Pero la felicidad también tiene otra variedad de matices, quizás se trate de los más profundos y fundamentales para nosotros, los que incluyen la plenitud, la paz interna, la armonía, el equilibrio y todo aquello que nos permite fluir en libertad, en concordancia con las fuerzas creativas de la vida. La capacidad para experimentar y contener la felicidad se nos otorgó con la vida misma. No está en nuestra voluntad o poder rechazar o atraer esta capacidad hacia nosotros. No tenemos que apuntarnos a ninguna escuela para obtener esta particular capacidad. Nos ha sido dada. Y sin embargo, tomar la felicidad y la plenitud cuando vienen y despedirnos de ellas cuando se van es desde la visión de Bert Hellinger un logro del alma. Y como la mayoría de los logros vinculados directamente al alma, éste requiere de sabiduría y de valor.

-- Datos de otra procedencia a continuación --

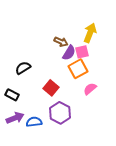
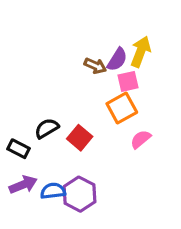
purple semicircle: (69, 53) -> (117, 59), moved
black semicircle: (23, 68) -> (47, 128), moved
purple hexagon: (60, 113) -> (80, 194), moved

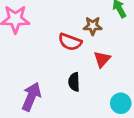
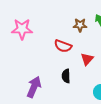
brown star: (93, 26) -> (80, 25), moved

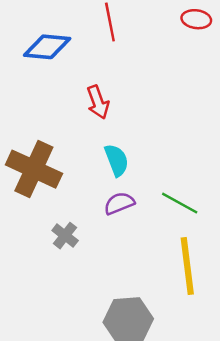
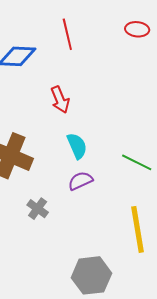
green line: (180, 203) -> (137, 162), moved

Valor para dejar atrás aquello que en nosotros se opone a la plenitud. Y sabiduría para desechar las nociones que nos hacen difícil o impiden la exploración real y directa de la naturaleza de la felicidad.
La naturaleza de la felicidad es acompañarnos y dejarnos una y otra vez. Con su permanencia nos cobija, nos deleita, nos enseña, nos expande, nos da descanso. Con su partida nos impulsa poderosamente a regiones nuevas. Nos transforma nos prepara para una nueva inclusión. En cierto sentido y en algunos de sus aspectos fundamentales, la felicidad está encadenada a nuestra necesidad y crecimiento. Así, dice Bert Hellinger, mientras nos desarrollábamos en el vientre de nuestra madre conocimos una felicidad y una plenitud que al cabo de un tiempo desapareció en concordancia con nuestro próximo nacimiento. Luego, si todo fue bien, fuimos atendidos por brazos amorosos y en ellos nos sentimos felices hasta que dejamos de serlo porque necesitamos explorar en independencia, alejarnos. Cada etapa de nuestra vida tiene su propia plenitud, y en ella la felicidad tiene una presencia particular. En realidad nuestra experiencia contradice la noción de que la felicidad es “siempre” de una misma o única manera.

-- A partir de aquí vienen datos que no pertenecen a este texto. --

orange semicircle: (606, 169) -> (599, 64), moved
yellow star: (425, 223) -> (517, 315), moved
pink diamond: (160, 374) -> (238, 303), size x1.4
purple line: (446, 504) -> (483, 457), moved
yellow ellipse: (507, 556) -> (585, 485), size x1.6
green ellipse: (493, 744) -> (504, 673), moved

Tras reconocernos, junto con todos, igualmente aptos para la experiencia de la felicidad y ver que la felicidad es una especie de huésped que va y viene de toda vida, podemos indagar si dentro de nosotros trabajan algunas fuerzas en oposición a ella y a la plenitud, a nuestro crecimiento, a la armonía y la paz. Los pensamientos repetitivos y las frases dañinas que actúan secretamente en nosotros, generadas quizá a partir de experiencias de nuestro pasado o del pasado del alma de nuestras familias, suelen ser el origen de las dificultades en el camino hacia la plenitud. Incluso nos pueden hacer vivir la felicidad como algo tan amenazante o peligroso como si con ella atentáramos contra un tabú. Pero aún en las situaciones de mayor conflicto interno, el impulso por sanar y crecer no nos abandona, está vivo y presente. Podría decirse que la felicidad es fiel y paciente. Nos aguarda a la vuelta de cada dificultad y nos asiste veladamente en medio del conflicto.

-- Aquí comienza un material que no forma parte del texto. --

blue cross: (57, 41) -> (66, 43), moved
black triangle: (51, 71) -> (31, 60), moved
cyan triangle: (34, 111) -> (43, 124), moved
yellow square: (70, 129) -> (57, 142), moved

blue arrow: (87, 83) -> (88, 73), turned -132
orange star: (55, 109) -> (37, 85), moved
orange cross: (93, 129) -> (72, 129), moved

Desde la visión Sistémica y Transgeneracional decir “sí” a la necesidad de sanar aquello que nos impida crecer, aquello que nos haga sentir indignos o culpables ante la posibilidad de ser felices, aquello que nos aleja de la plenitud de la vida manteniéndonos entre límites estrechos, es atender al golpeteo de la felicidad sobre la puerta de nuestro corazón.